Exercise: Go through the records, and copy each line in which the string "التضخم" is present.

Content starts

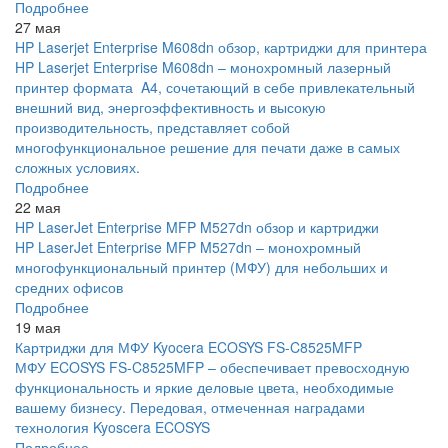
Подробнее
27 мая
HP Laserjet Enterprise M608dn обзор, картриджи для принтера
HP Laserjet Enterprise M608dn – монохромный лазерный
принтер формата A4, сочетающий в себе привлекательный
внешний вид, энергоэффективность и высокую
производительность, представляет собой
многофункциональное решение для печати даже в самых
сложных условиях.
Подробнее
22 мая
HP LaserJet Enterprise MFP M527dn обзор и картриджи
HP LaserJet Enterprise MFP M527dn – монохромный
многофункциональный принтер (МФУ) для небольших и
средних офисов
Подробнее
19 мая
Картриджи для МФУ Kyocera ECOSYS FS-C8525MFP
МФУ ECOSYS FS-C8525MFP – обеспечивает превосходную
функциональность и яркие деловые цвета, необходимые
вашему бизнесу. Передовая, отмеченная наградами
технология Kyoscera ECOSYS
Подробнее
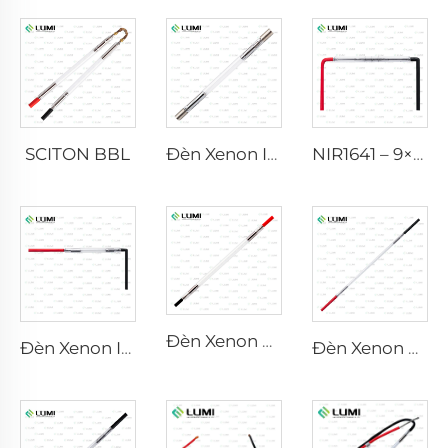
SCITON BBL
Đèn Xenon IPL P1640 – 7×47×110 mm
NIR1641 – 9×45×110 mm
Đèn Xenon Laser L2741 – 7×100×167 mm
Đèn Xenon IPL P1541 – 9×45×100 mm
Đèn Xenon Laser L2851-5×105×175 mm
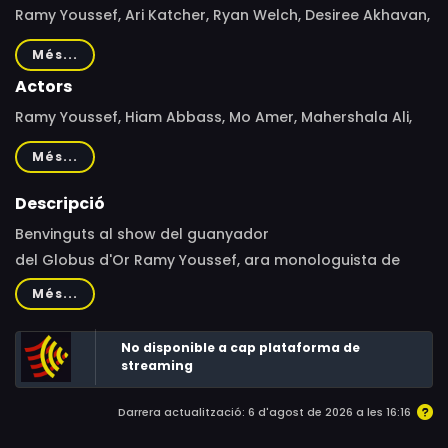
Ramy Youssef, Ari Katcher, Ryan Welch, Desiree Akhavan,
Cherien Dabis, Christopher Storer, Harry Bradbeer,
Més...
Jehane Noujaim
Actors
Ramy Youssef, Hiam Abbass, Mo Amer, Mahershala Ali,
Amr Waked, Mohammed Amer, Dave Merheje, Laith Nakli,
Més...
May Calamawy, Steve Way, Shadi Alfons
Descripció
Benvinguts al show del guanyador
del Globus d'Or Ramy Youssef, ara monologuista de
moda en HBO i un dels protagonistes de "Pobres
Més...
Criatures". Aquesta celebrada sèrie, realitzada sota el
segell d'A24 s'ha convertit en tot un fenomen per
No disponible a cap plataforma de
reflectir, amb un humor tant àcid com tendre, les
streaming
vicissituds del que significa ser musulmà, millennial i
Darrera actualització: 6 d'agost de 2026 a les 16:16
estatunidenc.Ramy és un americà musulmà de segona
generació que s'embarca en un viatge espiritual per a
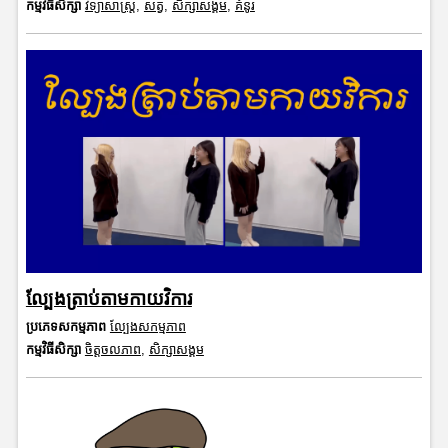
កម្មវិធីសិក្សា
វិទ្យាសាស្រ្ត
,
សត្វ
,
សិក្សាសង្គម
,
គំនូរ
ល្បែងត្រាប់តាមកាយវិការ
ប្រភេទសកម្មភាព
ល្បែងសកម្មភាព
កម្មវិធីសិក្សា
ចិត្តចលភាព
,
សិក្សាសង្គម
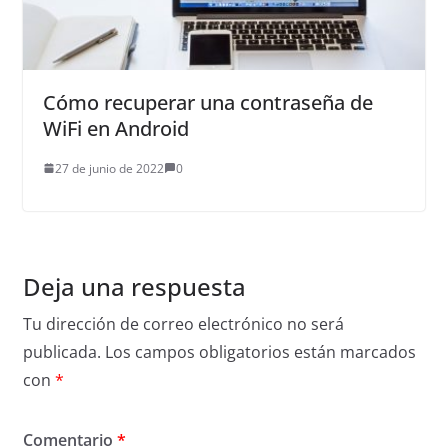
Cómo recuperar una contraseña de
WiFi en Android
27 de junio de 2022
0
Deja una respuesta
Tu dirección de correo electrónico no será
publicada.
Los campos obligatorios están marcados
con
*
Comentario
*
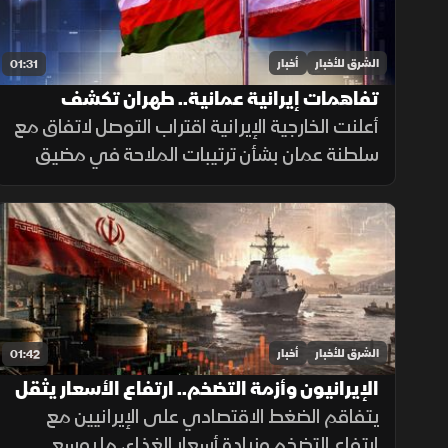
الشرق للأخبار
أخبار
01:31
تفاهمات إيرانية عمانية.. طهران تكشف
تفاصيل اتفاق مضيق هرمز
أعلنت الخارجية الإيرانية اقتراب التوصل لاتفاق مع
سلطنة عمان بشأن ترتيبات الملاحة في مضيق
هرمز، مؤكدة أن فتح المضيق يبقى مشروطًا
بالتزام أميركا برفع العقوبات والإفراج عن الأصول
الإيرانية.
الشرق للأخبار
أخبار
01:42
الإيرانيون وأزمة التضخم.. ارتفاع الأسعار يثقل
كاهل الأسر
يتفاقم الضغط الاقتصادي على الإيرانيين مع
ارتفاع التضخم وزيادة أسعار الغذاء، ما يوسع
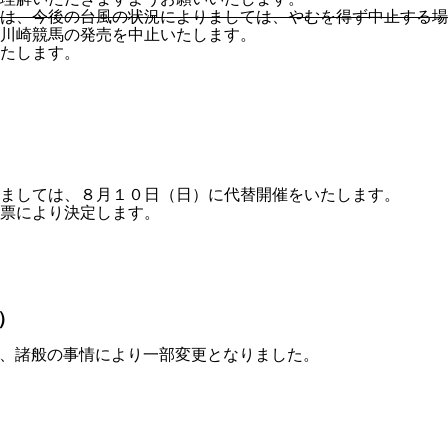
は、今後の台風の状況によりましては、やむを得ず中止する場
川崎競馬の発売を中止いたします。
たします。
ましては、８月１０日（日）に代替開催をいたします。
票により決定します。
）
は、諸般の事情により一部変更となりました。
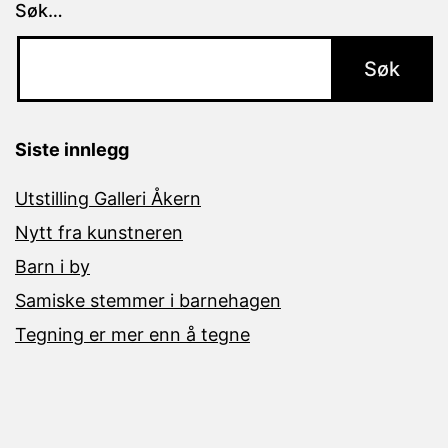
Søk…
Siste innlegg
Utstilling Galleri Åkern
Nytt fra kunstneren
Barn i by
Samiske stemmer i barnehagen
Tegning er mer enn å tegne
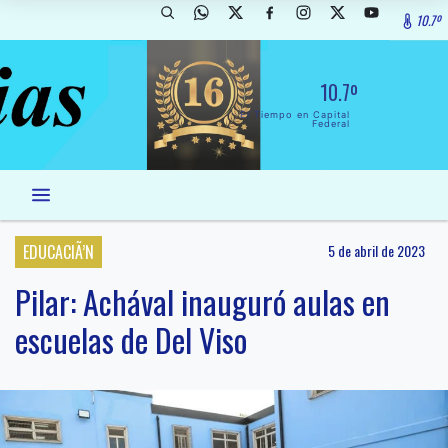
10.7º
10.7º
El Tiempo en Capital
Federal
EDUCACIÃ’N
5 de abril de 2023
Pilar: Achával inauguró aulas en
escuelas de Del Viso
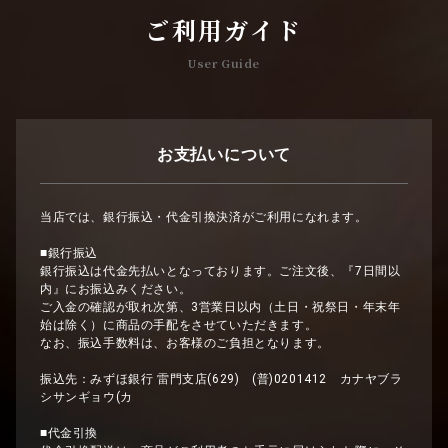
ご利用ガイド
User Guide
お支払いについて
当店では、銀行振込・代金引換決済がご利用になれます。
■銀行振込
銀行振込は代金先払いとなっております。ご注文後、『7日間以
内』にお振込みください。
ご入金の確認が取れ次第、3営業日以内（土日・祝祭日・年末年
始は除く）に商品の手配をさせていただきます。
なお、振込手数料は、お客様のご負担となります。
振込先：みずほ銀行 雷門支店(629) (普)0201412 カナヤブラ
シサンギョウ(カ
■代金引換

Content ends

Exercise response:
الإيرانيون وأزمة التضخم.. ارتفاع الأسعار يثقل
ارتفاع التضخم وزيادة أسعار الغذاء، ما يوسع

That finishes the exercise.